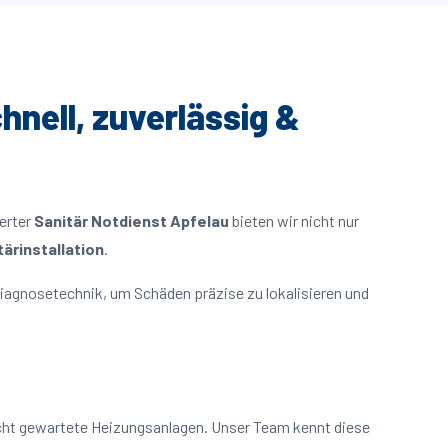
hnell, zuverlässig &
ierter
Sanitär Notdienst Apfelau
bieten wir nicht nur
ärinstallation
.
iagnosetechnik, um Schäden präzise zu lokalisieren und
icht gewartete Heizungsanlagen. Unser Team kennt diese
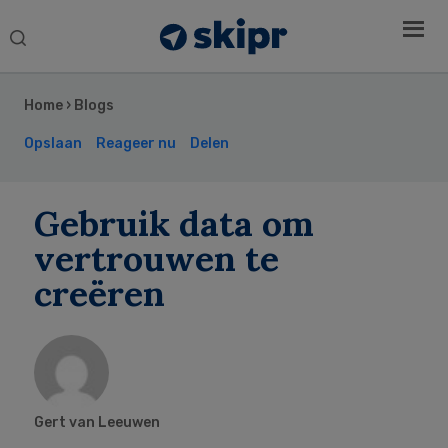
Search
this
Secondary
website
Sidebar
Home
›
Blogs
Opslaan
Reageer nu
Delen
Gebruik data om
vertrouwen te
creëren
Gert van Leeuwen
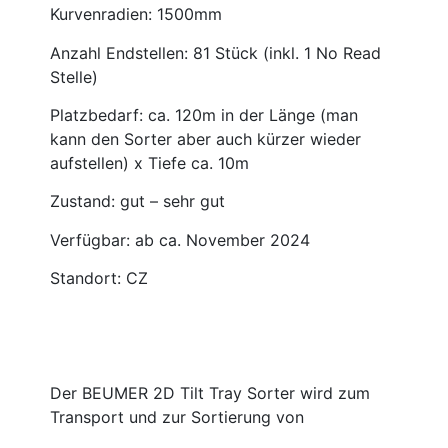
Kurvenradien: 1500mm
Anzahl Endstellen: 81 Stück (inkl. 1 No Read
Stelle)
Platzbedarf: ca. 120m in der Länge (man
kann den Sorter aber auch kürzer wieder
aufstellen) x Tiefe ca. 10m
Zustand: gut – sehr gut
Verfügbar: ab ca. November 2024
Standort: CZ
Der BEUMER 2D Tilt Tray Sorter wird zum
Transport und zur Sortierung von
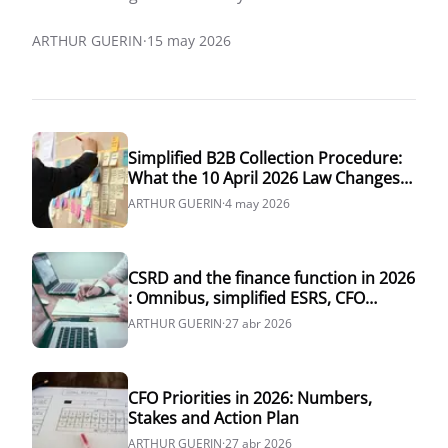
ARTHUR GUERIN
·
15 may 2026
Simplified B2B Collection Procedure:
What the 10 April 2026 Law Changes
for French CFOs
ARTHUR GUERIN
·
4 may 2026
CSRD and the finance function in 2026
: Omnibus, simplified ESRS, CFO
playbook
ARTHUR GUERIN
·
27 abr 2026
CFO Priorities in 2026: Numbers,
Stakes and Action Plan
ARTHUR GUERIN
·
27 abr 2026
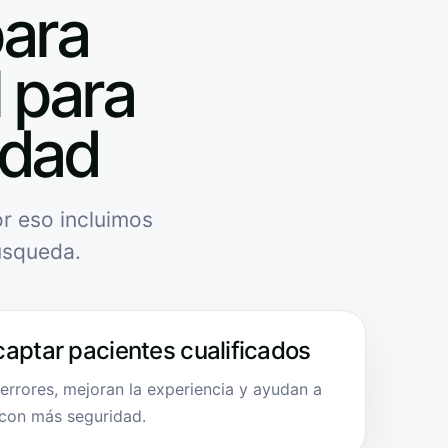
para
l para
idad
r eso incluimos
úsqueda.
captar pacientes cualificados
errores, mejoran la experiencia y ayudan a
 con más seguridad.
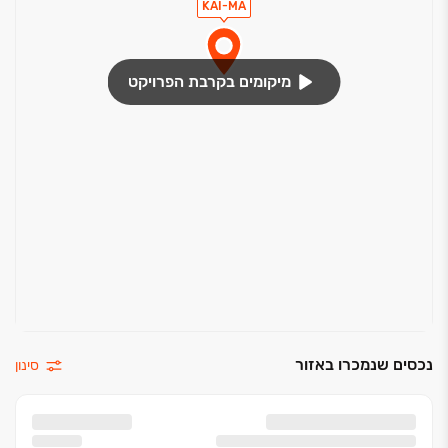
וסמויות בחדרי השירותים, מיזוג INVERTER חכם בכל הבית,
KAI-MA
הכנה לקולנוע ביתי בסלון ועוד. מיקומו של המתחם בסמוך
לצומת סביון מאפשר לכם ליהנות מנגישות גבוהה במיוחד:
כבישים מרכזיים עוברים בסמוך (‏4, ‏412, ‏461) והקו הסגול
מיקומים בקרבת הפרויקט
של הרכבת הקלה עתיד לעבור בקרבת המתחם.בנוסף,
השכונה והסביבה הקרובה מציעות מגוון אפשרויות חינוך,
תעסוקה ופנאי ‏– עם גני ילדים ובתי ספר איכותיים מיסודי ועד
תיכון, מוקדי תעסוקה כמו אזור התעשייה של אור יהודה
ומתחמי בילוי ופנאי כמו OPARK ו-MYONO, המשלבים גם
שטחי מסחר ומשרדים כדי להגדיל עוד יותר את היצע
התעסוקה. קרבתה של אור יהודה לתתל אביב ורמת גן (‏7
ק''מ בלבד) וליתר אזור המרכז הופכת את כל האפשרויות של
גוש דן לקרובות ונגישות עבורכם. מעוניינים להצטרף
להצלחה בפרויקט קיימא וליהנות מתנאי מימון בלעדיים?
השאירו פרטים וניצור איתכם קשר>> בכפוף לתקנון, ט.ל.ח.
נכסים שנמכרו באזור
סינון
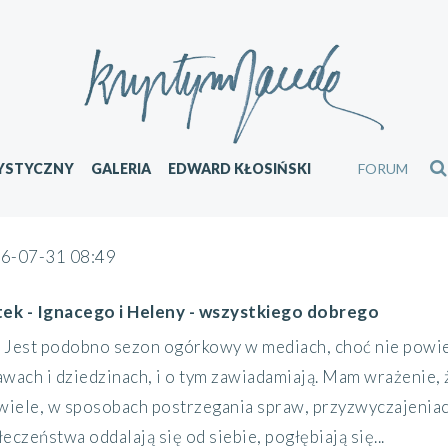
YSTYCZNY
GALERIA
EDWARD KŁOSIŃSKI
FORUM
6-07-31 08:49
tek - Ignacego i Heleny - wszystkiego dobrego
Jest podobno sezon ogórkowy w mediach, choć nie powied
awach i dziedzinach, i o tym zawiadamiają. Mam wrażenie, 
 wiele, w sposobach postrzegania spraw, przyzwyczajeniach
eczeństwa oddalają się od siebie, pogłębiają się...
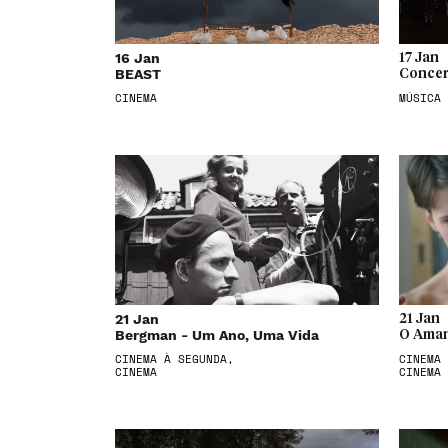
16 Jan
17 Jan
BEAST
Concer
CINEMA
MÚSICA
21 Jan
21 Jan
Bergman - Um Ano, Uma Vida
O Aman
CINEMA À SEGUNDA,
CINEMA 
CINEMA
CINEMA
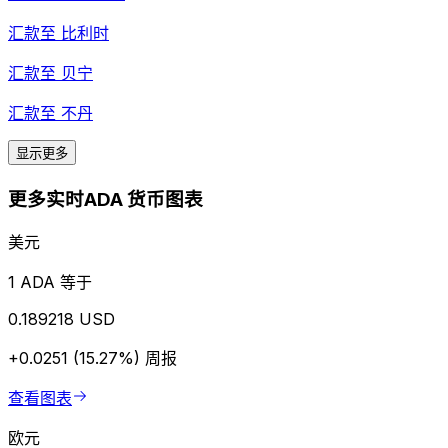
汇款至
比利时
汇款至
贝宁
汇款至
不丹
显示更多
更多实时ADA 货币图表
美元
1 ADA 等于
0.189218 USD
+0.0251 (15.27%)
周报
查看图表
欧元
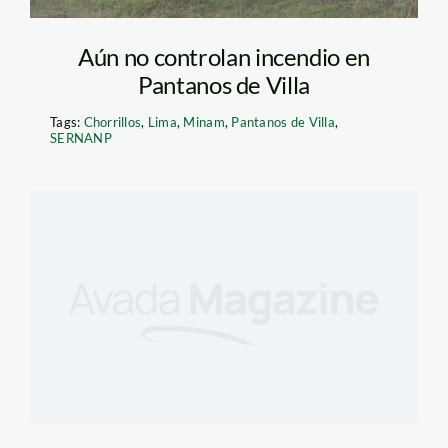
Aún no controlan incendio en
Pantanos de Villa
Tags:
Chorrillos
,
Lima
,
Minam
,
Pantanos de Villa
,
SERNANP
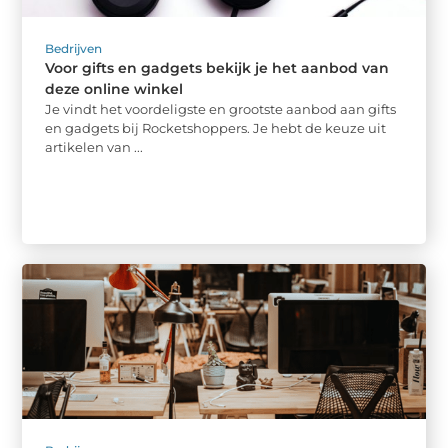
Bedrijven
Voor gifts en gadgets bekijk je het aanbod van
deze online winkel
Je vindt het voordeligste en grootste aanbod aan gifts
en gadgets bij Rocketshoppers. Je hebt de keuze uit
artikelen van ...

_____

▶ **Assignment**
Pull every line containing "ופנאי" out of the entries.

▶ **Output below**
תעסוקה ופנאי ‏– עם גני ילדים ובתי ספר איכותיים מיסודי ועד
ומתחמי בילוי ופנאי כמו OPARK ו-MYONO, המשלבים גם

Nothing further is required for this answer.